How to complete this task:
Whenever a line below includes the string "entre", show it.

Dataset entries:
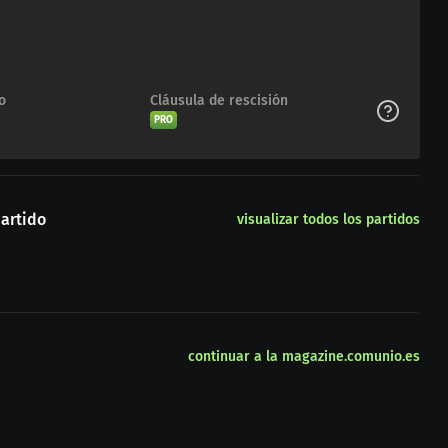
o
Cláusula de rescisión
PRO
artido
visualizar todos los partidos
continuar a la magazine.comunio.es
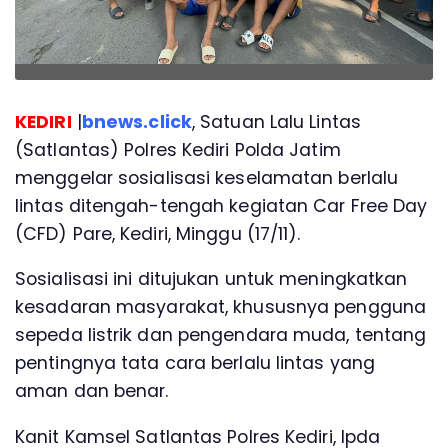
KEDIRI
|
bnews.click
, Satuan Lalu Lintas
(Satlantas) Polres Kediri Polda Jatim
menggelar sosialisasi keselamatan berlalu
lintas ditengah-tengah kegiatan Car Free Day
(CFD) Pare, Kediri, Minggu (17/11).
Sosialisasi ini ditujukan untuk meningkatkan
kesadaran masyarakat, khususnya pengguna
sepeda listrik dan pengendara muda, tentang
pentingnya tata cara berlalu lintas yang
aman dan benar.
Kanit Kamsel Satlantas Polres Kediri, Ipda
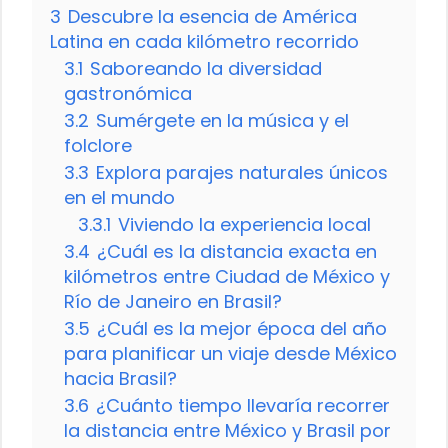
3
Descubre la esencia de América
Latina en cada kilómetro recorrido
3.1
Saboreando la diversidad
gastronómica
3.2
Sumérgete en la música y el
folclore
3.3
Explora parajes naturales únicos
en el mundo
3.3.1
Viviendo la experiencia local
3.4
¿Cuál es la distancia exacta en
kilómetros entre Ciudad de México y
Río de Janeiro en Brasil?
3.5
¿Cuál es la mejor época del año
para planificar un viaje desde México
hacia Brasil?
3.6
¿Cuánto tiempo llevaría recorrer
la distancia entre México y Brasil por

Written answer:
kilómetros entre Ciudad de México y
la distancia entre México y Brasil por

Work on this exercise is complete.